Following are five business categories that present new and immediate considerations in light of the various stimulus packages that have been passed recently:


The CARES Act, passed March 27, 2020 provides for up to $10,000,000 Small Business Interruption Loans for most entities with 500 employees or less. We previously discussed some of the parameters of this program in our article Paycheck Protection Program.

The point of the program is to sustain small business and make it easier to get back up and running once the pandemic subsides.  So, while many business owners may be reluctant to incur additional debt during these uncertain times, the program has loan forgiveness provisions that mitigate the risk.


Tax legislation passed in 2017 placed limitations on the use of losses. This impacted both corporations and an individual’s use of pass-through losses.  The CARES Act temporarily lifts this limitation.

  • Individual use of Pass-through business losses – Pass-through business losses incurred in 2018, 2019, and 2020 can be temporarily used to fully offset income from other sources and bring taxable income to $0.  To the extent taxpayers filed returns with business loss limitations in 2018 or 2019, returns can be amended to fully apply such losses against other income and claim refunds of taxes previously paid.
  • Planning opportunity – If you have been considering converting a traditional IRA to a Roth IRA, 2020 may be the year to do so. If your business has incurred significant losses, those losses may shelter the tax associated with a conversion.
  • Corporate losses – Corporate losses incurred in tax years beginning before January 1, 2021, can now be carried forward and used to offset 100% of taxable income in future years.  In addition, losses incurred in 2018, 2019, and 2020 can be carried back 5 years.  This change will allow taxpayers the opportunity to carry back losses incurred when the corporate tax rate was 21% to years when the corporate tax rate was 35%.


Whether or not you have been looking to grow through acquisition, this interruption may present opportunities to acquire customers, equipment and workforce.  As a buyer, the key to acquisition is the valuation of the acquisition target.  Since some sectors have been perceived to be overvalued, and some small business owners may not have sufficient resources to weather this storm, now may be an opportune time to look at growth through acquisition.  In addition, business owners who were looking to sell prior to the pandemic maybe even more incentivized to do so now.


Now is a great time to review the assets in your estate and consider gifting assets that have lost appreciation.

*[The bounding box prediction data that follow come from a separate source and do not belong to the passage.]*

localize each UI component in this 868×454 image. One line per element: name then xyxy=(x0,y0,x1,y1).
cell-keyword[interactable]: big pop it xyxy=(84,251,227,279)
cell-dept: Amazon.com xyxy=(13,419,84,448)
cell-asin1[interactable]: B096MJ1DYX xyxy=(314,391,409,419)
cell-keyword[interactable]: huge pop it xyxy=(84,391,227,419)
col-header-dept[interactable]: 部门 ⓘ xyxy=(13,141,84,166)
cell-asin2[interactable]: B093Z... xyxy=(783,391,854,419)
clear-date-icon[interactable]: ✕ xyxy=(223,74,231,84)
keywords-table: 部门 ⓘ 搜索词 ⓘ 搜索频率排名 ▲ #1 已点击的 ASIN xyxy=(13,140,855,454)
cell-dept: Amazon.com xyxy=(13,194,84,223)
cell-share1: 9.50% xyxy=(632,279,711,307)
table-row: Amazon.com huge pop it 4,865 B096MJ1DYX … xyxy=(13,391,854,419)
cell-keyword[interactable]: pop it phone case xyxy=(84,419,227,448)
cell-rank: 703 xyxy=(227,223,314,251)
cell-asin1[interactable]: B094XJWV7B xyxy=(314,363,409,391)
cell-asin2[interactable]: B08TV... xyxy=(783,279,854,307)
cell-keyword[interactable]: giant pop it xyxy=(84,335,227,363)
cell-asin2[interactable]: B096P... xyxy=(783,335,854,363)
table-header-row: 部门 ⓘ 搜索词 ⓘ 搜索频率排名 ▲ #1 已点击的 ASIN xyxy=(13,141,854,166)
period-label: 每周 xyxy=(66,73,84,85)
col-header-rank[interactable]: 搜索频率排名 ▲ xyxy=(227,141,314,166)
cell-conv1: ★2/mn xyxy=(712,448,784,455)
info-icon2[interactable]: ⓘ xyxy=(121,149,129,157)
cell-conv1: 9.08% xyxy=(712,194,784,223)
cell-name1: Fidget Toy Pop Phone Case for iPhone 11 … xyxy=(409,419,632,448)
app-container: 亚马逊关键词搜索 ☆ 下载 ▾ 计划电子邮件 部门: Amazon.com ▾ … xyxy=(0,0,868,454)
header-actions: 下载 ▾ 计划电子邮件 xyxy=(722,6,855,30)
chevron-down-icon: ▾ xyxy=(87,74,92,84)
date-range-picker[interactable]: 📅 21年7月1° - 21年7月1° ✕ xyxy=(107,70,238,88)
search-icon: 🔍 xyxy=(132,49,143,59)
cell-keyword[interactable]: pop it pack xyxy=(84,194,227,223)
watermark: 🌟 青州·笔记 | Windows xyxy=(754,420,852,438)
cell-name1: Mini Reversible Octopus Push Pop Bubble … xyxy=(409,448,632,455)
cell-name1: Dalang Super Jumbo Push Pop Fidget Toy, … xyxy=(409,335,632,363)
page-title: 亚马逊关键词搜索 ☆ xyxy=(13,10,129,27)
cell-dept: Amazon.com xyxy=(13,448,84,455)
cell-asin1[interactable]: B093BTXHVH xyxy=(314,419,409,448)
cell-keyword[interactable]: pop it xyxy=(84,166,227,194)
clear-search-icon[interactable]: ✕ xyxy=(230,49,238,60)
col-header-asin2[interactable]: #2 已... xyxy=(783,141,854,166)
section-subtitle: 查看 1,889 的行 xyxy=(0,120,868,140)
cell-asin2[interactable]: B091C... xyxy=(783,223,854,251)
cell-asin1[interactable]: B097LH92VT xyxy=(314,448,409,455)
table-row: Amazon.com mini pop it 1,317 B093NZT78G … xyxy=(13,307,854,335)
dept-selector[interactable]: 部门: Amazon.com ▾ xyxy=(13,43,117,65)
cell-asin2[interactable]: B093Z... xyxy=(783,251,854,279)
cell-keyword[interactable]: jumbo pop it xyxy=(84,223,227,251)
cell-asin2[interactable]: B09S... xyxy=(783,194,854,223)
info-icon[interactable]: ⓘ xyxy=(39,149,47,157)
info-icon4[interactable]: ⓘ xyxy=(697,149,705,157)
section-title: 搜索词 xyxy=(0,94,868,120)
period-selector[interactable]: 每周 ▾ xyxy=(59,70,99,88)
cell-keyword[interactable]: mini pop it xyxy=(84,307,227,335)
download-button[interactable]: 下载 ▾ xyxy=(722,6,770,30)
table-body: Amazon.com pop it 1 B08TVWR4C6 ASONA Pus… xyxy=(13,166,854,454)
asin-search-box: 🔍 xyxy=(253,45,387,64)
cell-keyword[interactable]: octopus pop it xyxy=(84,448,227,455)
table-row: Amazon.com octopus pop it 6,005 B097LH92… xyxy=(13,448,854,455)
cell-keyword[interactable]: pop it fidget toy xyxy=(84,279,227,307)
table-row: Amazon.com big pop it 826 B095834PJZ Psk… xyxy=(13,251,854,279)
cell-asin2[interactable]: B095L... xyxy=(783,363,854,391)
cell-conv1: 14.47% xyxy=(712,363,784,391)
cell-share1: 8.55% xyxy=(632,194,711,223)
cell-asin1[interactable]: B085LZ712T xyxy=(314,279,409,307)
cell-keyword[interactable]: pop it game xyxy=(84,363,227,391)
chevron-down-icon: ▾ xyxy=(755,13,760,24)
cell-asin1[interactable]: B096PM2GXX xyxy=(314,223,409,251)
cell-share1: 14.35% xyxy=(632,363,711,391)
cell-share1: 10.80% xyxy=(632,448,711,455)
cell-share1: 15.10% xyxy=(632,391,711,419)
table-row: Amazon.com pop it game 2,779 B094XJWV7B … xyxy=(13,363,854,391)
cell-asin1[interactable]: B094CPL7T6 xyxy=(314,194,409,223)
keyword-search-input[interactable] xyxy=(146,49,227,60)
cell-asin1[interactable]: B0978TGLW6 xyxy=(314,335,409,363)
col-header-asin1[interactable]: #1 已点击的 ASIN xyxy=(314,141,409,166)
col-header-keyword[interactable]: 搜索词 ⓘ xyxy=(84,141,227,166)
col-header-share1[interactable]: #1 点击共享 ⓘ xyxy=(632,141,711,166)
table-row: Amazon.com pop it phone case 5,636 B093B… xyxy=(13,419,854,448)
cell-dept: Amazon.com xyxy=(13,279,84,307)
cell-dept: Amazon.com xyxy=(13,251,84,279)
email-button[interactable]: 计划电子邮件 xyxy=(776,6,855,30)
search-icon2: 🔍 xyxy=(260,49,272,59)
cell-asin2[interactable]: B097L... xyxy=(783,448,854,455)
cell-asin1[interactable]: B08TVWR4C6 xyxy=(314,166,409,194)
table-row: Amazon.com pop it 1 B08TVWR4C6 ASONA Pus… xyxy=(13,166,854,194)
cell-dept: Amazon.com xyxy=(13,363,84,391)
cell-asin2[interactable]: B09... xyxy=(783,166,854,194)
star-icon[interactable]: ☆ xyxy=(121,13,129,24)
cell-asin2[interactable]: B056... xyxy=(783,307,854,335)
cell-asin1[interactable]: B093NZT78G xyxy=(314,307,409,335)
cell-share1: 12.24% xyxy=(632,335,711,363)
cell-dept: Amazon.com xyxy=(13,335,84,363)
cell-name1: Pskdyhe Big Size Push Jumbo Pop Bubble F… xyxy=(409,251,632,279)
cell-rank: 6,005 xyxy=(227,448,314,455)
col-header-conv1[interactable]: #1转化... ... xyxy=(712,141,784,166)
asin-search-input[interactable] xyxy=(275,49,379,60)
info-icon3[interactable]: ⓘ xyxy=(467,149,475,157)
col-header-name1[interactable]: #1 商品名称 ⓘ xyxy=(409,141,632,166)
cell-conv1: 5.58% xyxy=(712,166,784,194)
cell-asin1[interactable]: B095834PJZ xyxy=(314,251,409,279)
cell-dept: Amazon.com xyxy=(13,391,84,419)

If you have been considering gifting stock to children, 2020 may be a great time.

  • If you have a closely held company you may be able to support a lower valuation and implement estate planning strategies that were previously on hold.
  • If you have large publicly traded stock portfolios, it may also be a good time to gift holdings that are still in a gain position, but whose value has decreased, and you anticipate will rebound.

For taxpayers who have retired and elected to defer claiming social security, now may be the time to rethink that strategy, especially for those currently drawing on their portfolio.

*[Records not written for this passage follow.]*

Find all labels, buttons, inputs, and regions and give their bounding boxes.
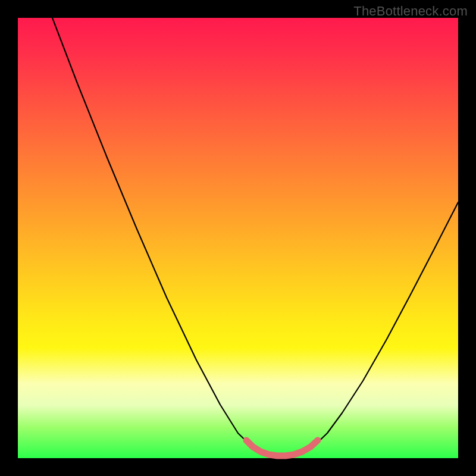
chart-gradient-area <box>18 18 458 458</box>
watermark-text: TheBottleneck.com <box>353 4 468 19</box>
black-curve <box>52 18 458 457</box>
pink-bottom-arc <box>246 440 318 456</box>
chart-svg <box>18 18 458 458</box>
chart-frame: TheBottleneck.com <box>0 0 476 476</box>
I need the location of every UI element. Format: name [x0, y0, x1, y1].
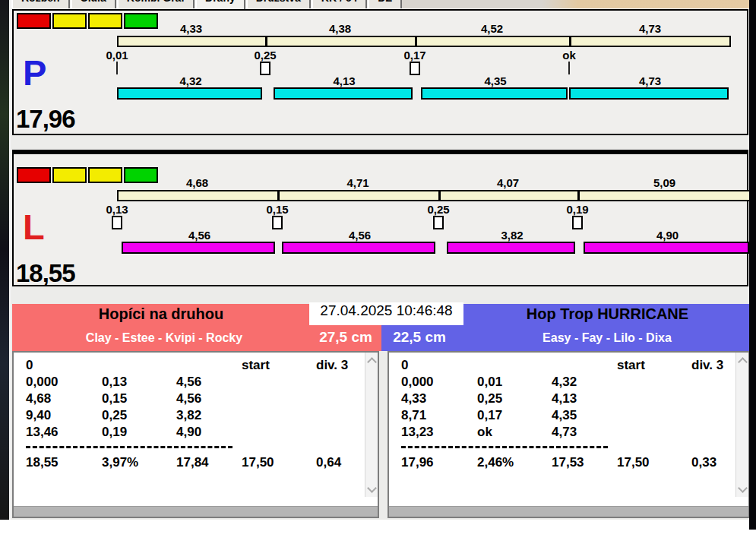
tab-dz[interactable]: DZ: [368, 0, 402, 8]
run-bar: [447, 242, 575, 254]
scroll-up-icon[interactable]: [367, 357, 377, 367]
tab-kk-64[interactable]: KK / 64: [312, 0, 367, 8]
horizontal-scrollbar[interactable]: [14, 506, 378, 517]
app-window: RozběhČidlaKombi GrafDráhyDružstvaKK / 6…: [9, 0, 749, 520]
status-light: [17, 167, 51, 183]
splits-list-left[interactable]: 0startdiv. 30,0000,134,564,680,154,569,4…: [12, 351, 379, 518]
col-header-div: div. 3: [316, 358, 348, 373]
split-divider: [415, 36, 417, 46]
split-time-label: 4,68: [117, 176, 277, 189]
split-row-cell: 13,23: [401, 425, 434, 440]
summary-cell: 18,55: [26, 455, 59, 470]
tab--idla[interactable]: Čidla: [71, 0, 116, 8]
vertical-scrollbar[interactable]: [365, 353, 378, 497]
split-row-cell: 3,82: [176, 408, 201, 423]
exchange-time-label: ok: [543, 49, 595, 62]
summary-cell: 2,46%: [477, 455, 514, 470]
exchange-time-label: 0,01: [91, 49, 143, 62]
col-header-start: start: [242, 358, 270, 373]
vertical-scrollbar[interactable]: [735, 353, 748, 497]
summary-cell: 0,64: [316, 455, 341, 470]
split-row-cell: 4,13: [552, 391, 577, 406]
split-row-cell: 0,13: [102, 375, 127, 390]
split-row-cell: 0,15: [102, 391, 127, 406]
team-members-left: Clay - Estee - Kvipi - Rocky: [18, 331, 310, 349]
team-name-right: Hop Trop HURRICANE: [465, 305, 749, 327]
run-time-label: 4,32: [117, 74, 264, 87]
run-time-label: 4,13: [274, 74, 415, 87]
exchange-time-label: 0,17: [389, 49, 441, 62]
status-light: [52, 13, 87, 29]
split-divider: [577, 191, 580, 201]
scroll-up-icon[interactable]: [738, 357, 748, 367]
split-time-label: 4,52: [415, 22, 569, 35]
split-time-label: 5,09: [577, 176, 749, 189]
background-window-left: [0, 0, 9, 520]
background-window-right: [749, 0, 756, 530]
tab-rozb-h[interactable]: Rozběh: [11, 0, 70, 8]
split-row-cell: 13,46: [26, 425, 59, 440]
horizontal-scrollbar[interactable]: [389, 506, 748, 517]
split-row-cell: 4,56: [176, 375, 201, 390]
split-row-cell: 4,68: [26, 391, 51, 406]
split-row-cell: 0,000: [26, 375, 59, 390]
split-row-cell: 4,73: [552, 425, 577, 440]
split-bar: [117, 36, 731, 47]
run-bar: [274, 87, 413, 100]
exchange-box: [272, 216, 283, 229]
summary-cell: 17,84: [176, 455, 209, 470]
run-time-label: 3,82: [447, 229, 577, 242]
exchange-time-label: 0,19: [552, 203, 603, 216]
exchange-box: [410, 62, 420, 75]
tab-dru-stva[interactable]: Družstva: [246, 0, 311, 8]
summary-cell: 0,33: [691, 455, 716, 470]
exchange-tick: [568, 62, 570, 74]
lane-panel-L: 4,680,134,564,710,154,564,070,253,825,09…: [12, 150, 748, 286]
run-time-label: 4,35: [421, 74, 570, 87]
tab-kombi-graf[interactable]: Kombi Graf: [117, 0, 195, 8]
scroll-down-icon[interactable]: [738, 483, 748, 493]
screen: { "tabs": { "active": "Dráhy", "items": …: [0, 0, 756, 544]
exchange-box: [572, 216, 583, 229]
split-time-label: 4,38: [265, 22, 415, 35]
exchange-box: [260, 62, 270, 75]
splits-list-right[interactable]: 0startdiv. 30,0000,014,324,330,254,138,7…: [387, 351, 749, 518]
col-header-first: 0: [401, 358, 408, 373]
exchange-time-label: 0,25: [413, 203, 464, 216]
split-row-cell: 0,000: [401, 375, 434, 390]
summary-cell: 17,96: [401, 455, 434, 470]
split-divider: [265, 36, 267, 46]
tab-bar: RozběhČidlaKombi GrafDráhyDružstvaKK / 6…: [11, 0, 403, 8]
split-divider: [569, 36, 571, 46]
split-row-cell: 8,71: [401, 408, 426, 423]
split-row-cell: 0,25: [102, 408, 127, 423]
exchange-time-label: 0,13: [91, 203, 143, 216]
col-header-div: div. 3: [691, 358, 723, 373]
run-time-label: 4,56: [282, 229, 438, 242]
status-light: [17, 13, 51, 29]
lane-total-time: 18,55: [16, 259, 75, 288]
split-divider: [438, 191, 441, 201]
split-row-cell: 4,32: [552, 375, 577, 390]
run-bar: [282, 242, 435, 254]
jump-height-left: 27,5 cm: [313, 329, 378, 349]
split-row-cell: 4,56: [176, 391, 201, 406]
split-time-label: 4,71: [277, 176, 438, 189]
scroll-down-icon[interactable]: [367, 483, 377, 493]
run-time-label: 4,56: [122, 229, 277, 242]
datetime-display: 27.04.2025 10:46:48: [309, 302, 463, 325]
exchange-time-label: 0,15: [251, 203, 303, 216]
run-time-label: 4,73: [569, 74, 731, 87]
split-time-label: 4,33: [117, 22, 265, 35]
lane-letter-L: L: [23, 206, 45, 248]
summary-cell: 17,53: [552, 455, 584, 470]
split-row-cell: 4,90: [176, 425, 201, 440]
exchange-time-label: 0,25: [239, 49, 291, 62]
split-row-cell: 9,40: [26, 408, 51, 423]
lane-panel-P: 4,330,014,324,380,254,134,520,174,354,73…: [12, 9, 748, 135]
summary-cell: 3,97%: [102, 455, 138, 470]
status-light: [52, 167, 87, 183]
run-bar: [584, 242, 749, 254]
split-row-cell: 0,01: [477, 375, 502, 390]
summary-separator: [26, 446, 232, 448]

Time spent on cash flow projections, budgeting, and other modeling will increase dramatically as you work through best/worst case scenarios. You can use the wealth of information that you already have in your accounting software as a starting point.  This can be done using Excel, which continues to be a great tool in a pinch. We can help you use Excel to quickly export reports from your accounting software and create a rolling 13-week cash flow analysis by:

  • Plotting expected cash receipts from customers into 13-week columns under various scenarios
  • Model impacts of payment discount programs
  • Plot vendor payments into 13-week columns
  • Bifurcate vendor payments between critical and non-critical vendors

Broad use of data analytics and the application of industrial automation/Industry 4.0 technologies will be the differentiator for many businesses who survive and thrive in the post-pandemic era.

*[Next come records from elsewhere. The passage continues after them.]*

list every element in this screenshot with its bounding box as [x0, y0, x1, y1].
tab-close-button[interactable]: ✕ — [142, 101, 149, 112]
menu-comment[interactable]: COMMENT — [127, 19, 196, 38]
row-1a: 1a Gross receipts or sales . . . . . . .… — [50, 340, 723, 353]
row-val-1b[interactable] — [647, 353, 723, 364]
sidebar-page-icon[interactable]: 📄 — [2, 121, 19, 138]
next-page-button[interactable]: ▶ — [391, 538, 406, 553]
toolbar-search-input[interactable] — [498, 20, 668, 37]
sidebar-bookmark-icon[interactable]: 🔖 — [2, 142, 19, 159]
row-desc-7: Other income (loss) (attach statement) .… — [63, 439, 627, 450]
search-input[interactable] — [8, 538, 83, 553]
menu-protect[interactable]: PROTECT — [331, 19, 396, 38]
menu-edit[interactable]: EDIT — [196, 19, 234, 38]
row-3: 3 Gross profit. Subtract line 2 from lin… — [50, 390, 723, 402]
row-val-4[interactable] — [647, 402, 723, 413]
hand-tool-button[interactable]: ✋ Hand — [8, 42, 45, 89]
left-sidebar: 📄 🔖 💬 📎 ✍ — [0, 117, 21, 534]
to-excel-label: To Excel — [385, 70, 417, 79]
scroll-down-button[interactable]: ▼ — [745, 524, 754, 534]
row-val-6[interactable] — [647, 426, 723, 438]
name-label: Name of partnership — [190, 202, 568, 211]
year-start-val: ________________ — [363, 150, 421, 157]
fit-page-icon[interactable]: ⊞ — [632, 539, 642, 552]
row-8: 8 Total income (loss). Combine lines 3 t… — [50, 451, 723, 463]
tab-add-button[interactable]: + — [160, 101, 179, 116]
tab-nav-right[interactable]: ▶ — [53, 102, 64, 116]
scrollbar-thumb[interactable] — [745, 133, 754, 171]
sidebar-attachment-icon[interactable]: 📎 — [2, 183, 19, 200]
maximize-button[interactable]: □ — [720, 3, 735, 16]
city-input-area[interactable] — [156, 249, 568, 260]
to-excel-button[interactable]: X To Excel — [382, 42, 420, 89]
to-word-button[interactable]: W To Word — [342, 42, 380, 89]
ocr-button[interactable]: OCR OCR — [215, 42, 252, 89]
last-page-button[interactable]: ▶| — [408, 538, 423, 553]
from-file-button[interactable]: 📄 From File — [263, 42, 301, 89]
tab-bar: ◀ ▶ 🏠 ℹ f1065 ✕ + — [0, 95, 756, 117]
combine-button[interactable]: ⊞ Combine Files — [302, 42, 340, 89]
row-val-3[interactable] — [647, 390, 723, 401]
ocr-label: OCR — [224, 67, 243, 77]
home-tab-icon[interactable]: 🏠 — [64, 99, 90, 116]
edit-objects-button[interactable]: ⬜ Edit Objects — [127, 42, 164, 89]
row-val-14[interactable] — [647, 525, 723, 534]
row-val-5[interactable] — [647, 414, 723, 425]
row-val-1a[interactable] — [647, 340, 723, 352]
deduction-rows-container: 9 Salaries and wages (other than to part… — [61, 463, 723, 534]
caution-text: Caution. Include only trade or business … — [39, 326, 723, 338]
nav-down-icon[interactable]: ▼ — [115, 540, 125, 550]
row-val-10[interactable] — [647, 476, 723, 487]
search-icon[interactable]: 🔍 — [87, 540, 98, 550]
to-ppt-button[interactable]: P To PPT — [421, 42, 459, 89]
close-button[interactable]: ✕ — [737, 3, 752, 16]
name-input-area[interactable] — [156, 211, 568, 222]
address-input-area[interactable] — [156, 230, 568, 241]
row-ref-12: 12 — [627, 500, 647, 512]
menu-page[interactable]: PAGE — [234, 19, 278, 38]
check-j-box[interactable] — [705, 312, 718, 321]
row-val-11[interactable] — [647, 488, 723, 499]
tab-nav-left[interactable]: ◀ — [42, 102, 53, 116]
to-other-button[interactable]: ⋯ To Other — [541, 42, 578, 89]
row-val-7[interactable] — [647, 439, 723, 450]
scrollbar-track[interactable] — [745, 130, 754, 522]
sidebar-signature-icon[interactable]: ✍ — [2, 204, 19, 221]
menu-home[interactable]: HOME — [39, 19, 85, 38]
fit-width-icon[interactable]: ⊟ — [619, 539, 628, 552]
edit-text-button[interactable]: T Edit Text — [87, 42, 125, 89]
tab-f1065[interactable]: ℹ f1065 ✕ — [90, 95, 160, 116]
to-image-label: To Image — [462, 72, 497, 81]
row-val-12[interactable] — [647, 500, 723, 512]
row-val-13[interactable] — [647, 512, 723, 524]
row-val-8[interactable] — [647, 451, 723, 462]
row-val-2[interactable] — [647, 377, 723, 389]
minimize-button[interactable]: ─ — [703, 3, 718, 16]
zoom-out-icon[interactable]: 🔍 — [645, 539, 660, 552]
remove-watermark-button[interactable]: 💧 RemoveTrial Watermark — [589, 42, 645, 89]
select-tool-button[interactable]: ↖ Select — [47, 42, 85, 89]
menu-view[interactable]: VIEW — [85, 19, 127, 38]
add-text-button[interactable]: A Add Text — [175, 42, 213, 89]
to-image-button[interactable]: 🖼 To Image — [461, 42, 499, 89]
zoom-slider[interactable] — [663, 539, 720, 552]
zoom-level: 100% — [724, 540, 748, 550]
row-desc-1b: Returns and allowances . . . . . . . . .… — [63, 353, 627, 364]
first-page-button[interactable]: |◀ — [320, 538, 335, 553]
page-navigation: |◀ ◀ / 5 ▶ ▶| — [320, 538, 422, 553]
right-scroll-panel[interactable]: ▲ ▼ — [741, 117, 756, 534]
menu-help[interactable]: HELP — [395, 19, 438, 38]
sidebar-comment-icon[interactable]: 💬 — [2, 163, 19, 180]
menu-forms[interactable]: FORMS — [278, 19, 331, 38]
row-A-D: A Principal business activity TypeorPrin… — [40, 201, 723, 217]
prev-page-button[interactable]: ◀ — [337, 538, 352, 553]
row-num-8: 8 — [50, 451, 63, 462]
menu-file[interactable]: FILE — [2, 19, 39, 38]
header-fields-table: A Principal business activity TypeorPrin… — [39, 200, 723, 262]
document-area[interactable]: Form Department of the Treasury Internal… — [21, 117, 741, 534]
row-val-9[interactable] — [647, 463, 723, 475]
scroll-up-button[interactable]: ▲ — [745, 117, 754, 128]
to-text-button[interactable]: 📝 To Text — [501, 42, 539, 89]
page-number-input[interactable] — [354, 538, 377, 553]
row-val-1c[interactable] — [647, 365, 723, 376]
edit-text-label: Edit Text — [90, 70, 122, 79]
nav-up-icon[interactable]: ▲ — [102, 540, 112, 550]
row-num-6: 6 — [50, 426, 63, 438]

Clayton & McKervey can help in these and other areas.  Contact us for assistance.

The above represents our best understanding and interpretation of the material covered as of the date of this post. Things are moving at a rapid pace, and as such, information is subject to change. This information is provided for informational purposes only and is not intended to be a substitute for obtaining accounting, tax, or financial advice from an accountant.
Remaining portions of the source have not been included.